Why I am no longer a Christian

I ‘m on the mailing list for an atheist meet-up group which, sadly, I rarely attend, but recently an email was sent around recommending a video called ‘Why I am no longer a Christian’. The author has been adding snippets to the video over the years and it’s now over 3 hours long, but you can watch it in chunks. I’ve found it thoroughly compelling viewing so far. The author narrates the story of his deconversion in great detail, in soft-spoken, measured style, conveying the atmosphere and the feel of US pentecostal religiosity from the inside.
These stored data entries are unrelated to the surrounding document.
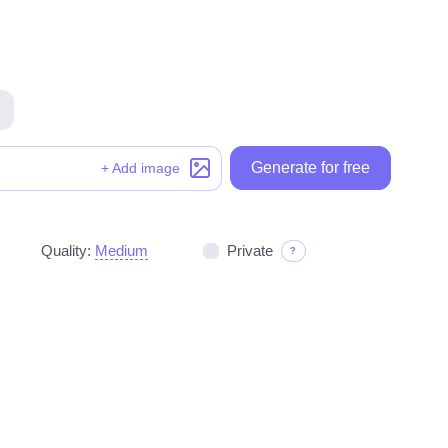
Generate for free
Generate for free
+ Add image
Quality:
Medium
Private
?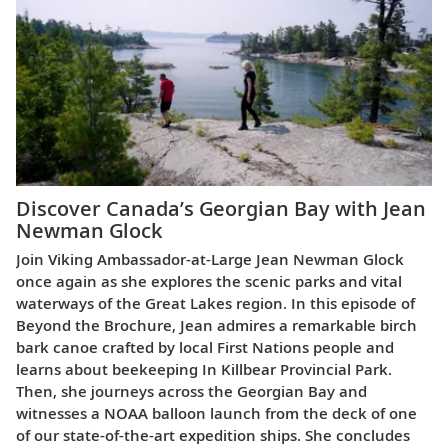
Discover Canada’s Georgian Bay with Jean
Newman Glock
Join Viking Ambassador-at-Large Jean Newman Glock
once again as she explores the scenic parks and vital
waterways of the Great Lakes region. In this episode of
Beyond the Brochure, Jean admires a remarkable birch
bark canoe crafted by local First Nations people and
learns about beekeeping In Killbear Provincial Park.
Then, she journeys across the Georgian Bay and
witnesses a NOAA balloon launch from the deck of one
of our state-of-the-art expedition ships. She concludes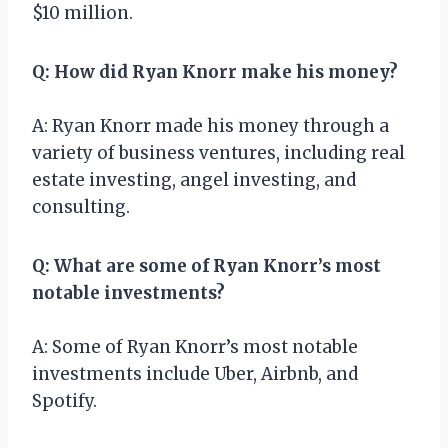
$10 million.
Q: How did Ryan Knorr make his money?
A: Ryan Knorr made his money through a
variety of business ventures, including real
estate investing, angel investing, and
consulting.
Q: What are some of Ryan Knorr’s most
notable investments?
A: Some of Ryan Knorr’s most notable
investments include Uber, Airbnb, and
Spotify.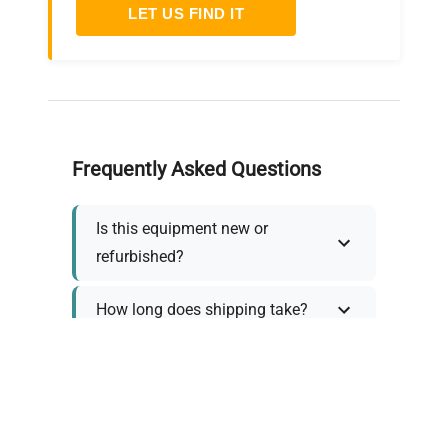
LET US FIND IT
Frequently Asked Questions
Is this equipment new or
refurbished?
How long does shipping take?
What about warranty and
returns?
Why request a quote?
To me, this was important because it’s easy, coming from a very different background, to be dismissive and contemptuous of that world – as  Dawkins is often accused of being (I note that he’s been keen to promote his loving, caring side lately).

Even so, and even though I was certainly not put off by the measured treatment of his faith days, his faith community, and the sacred music that accompanies these early sections (much sacred music is, of course, very beautiful and soothing), my interest really grew with his encounter with the ex-Christian academic, and his increasingly skeptical/curious readings of the Bible.

There are many outrageous passages in the Bible, so many in fact that the more subtle infelicities may easily go unheeded. And most of them aren’t so subtle when we decide to pause and examine them. For example, the author discusses Abraham, in Egypt, telling Sarah to lie to Pharaoh about his relationship with her (Genesis 12:10-20). The reason for the lie was that, finding Sarah very attractive, they might take her from him and kill him, if they thought she was his wife. If, on the other hand, they thought she was his sister, they would still take her, but would treat Abraham well, as the bearer of a gift of such a beauty into Egypt.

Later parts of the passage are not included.